*The problem:*
Of the lines below, write out exactly those from the line with "Newer Post (167, 840)" through the line with "Echelon (421, 319)", both included, and skip the rest.

+++++

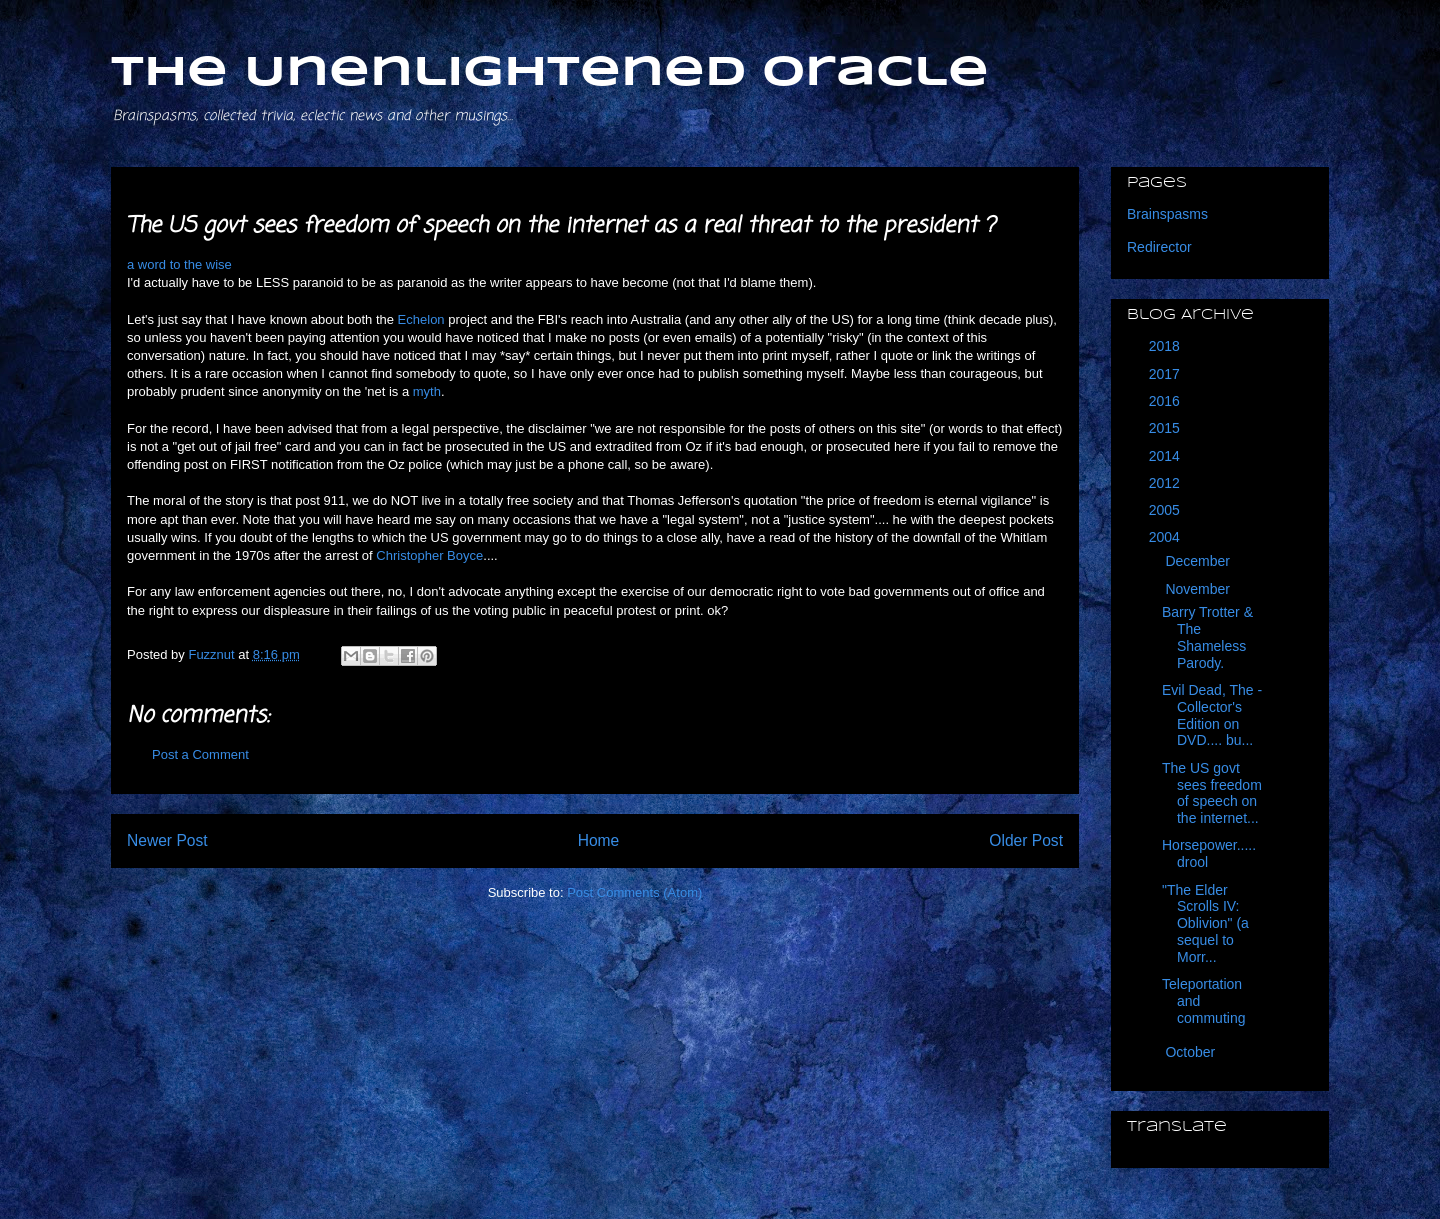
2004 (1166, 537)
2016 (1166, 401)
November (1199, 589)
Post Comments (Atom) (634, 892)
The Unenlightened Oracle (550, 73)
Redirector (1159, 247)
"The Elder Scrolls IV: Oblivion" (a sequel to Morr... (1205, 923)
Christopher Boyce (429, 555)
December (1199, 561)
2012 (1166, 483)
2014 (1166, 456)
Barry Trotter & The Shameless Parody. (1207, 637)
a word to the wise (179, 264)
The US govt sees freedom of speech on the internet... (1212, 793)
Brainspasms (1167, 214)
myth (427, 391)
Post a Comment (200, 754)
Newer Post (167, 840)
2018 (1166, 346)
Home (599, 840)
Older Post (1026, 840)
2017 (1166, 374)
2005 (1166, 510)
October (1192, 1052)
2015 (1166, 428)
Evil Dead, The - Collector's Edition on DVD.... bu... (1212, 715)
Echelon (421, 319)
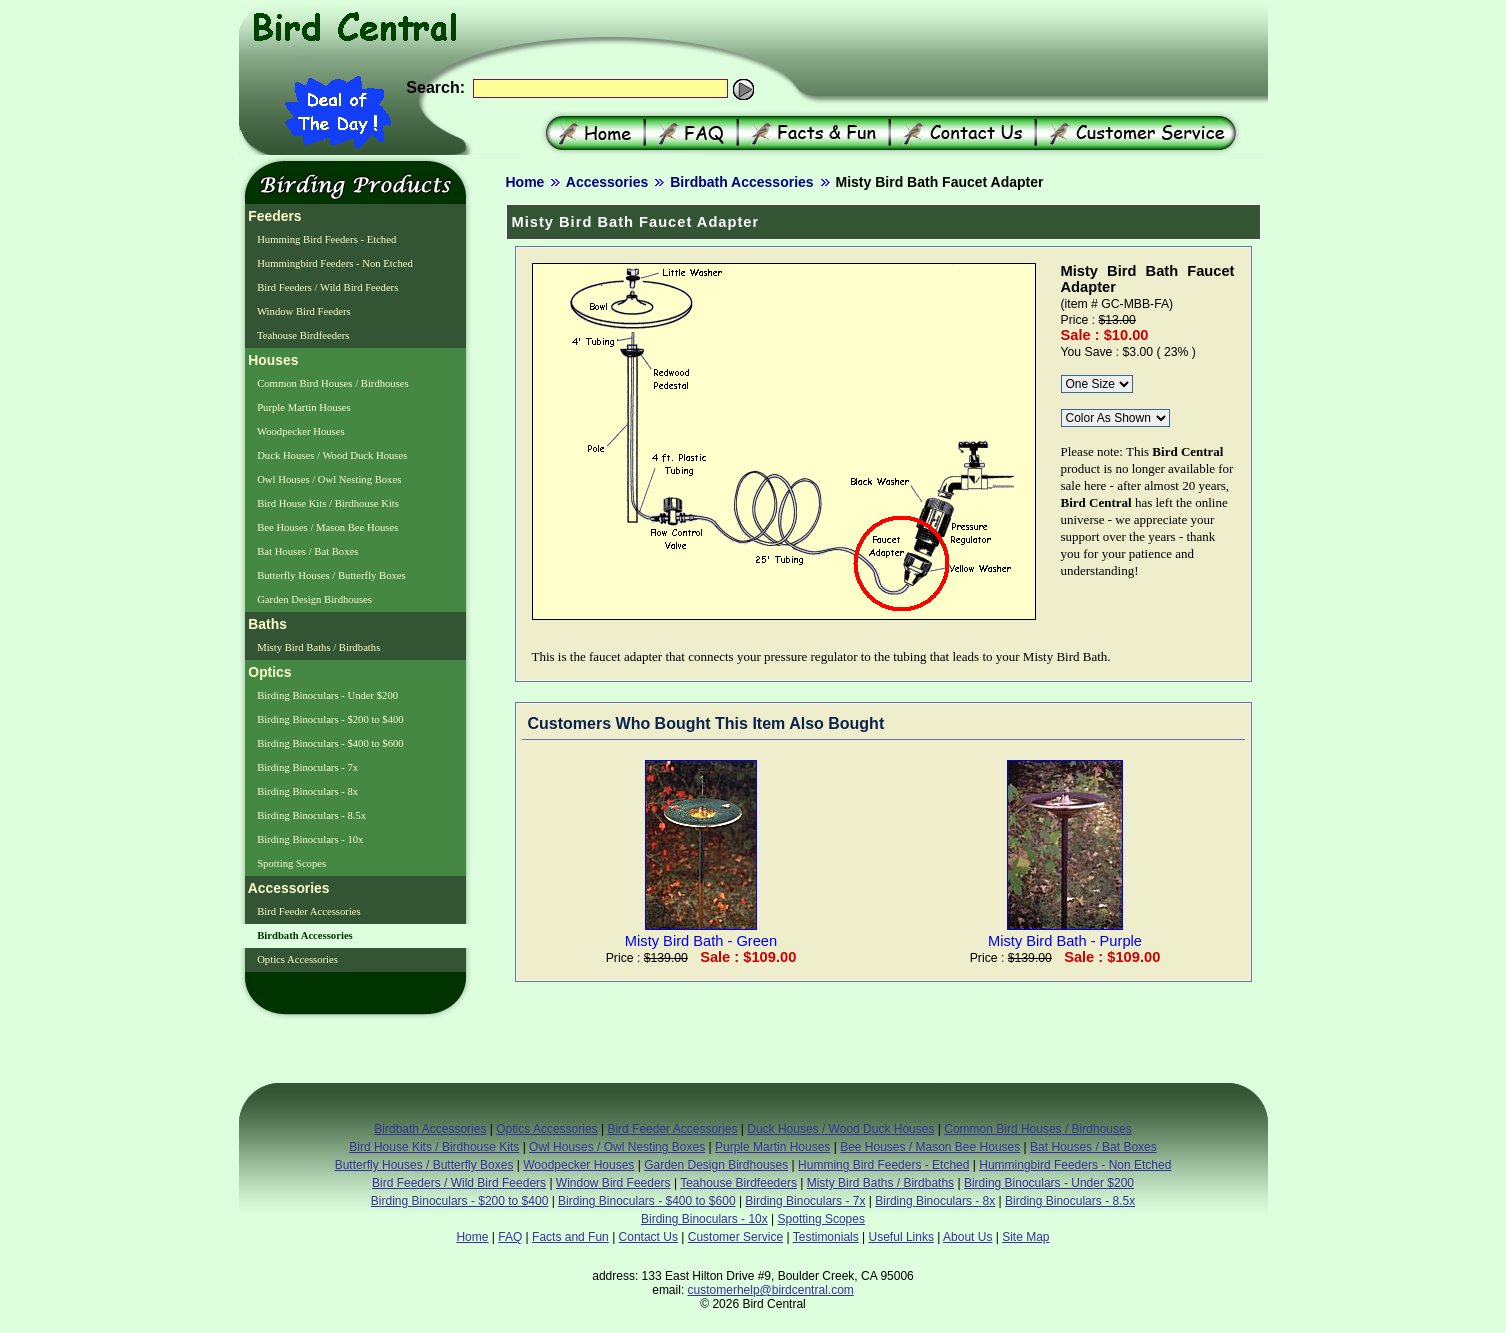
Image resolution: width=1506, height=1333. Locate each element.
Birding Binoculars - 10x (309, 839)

+++++

*Solution to this task:*
Newer Post (167, 840)
2018 (1166, 346)
Home (599, 840)
Older Post (1026, 840)
2017 (1166, 374)
2005 (1166, 510)
October (1192, 1052)
2015 (1166, 428)
Evil Dead, The - Collector's Edition on DVD.... bu... (1212, 715)
Echelon (421, 319)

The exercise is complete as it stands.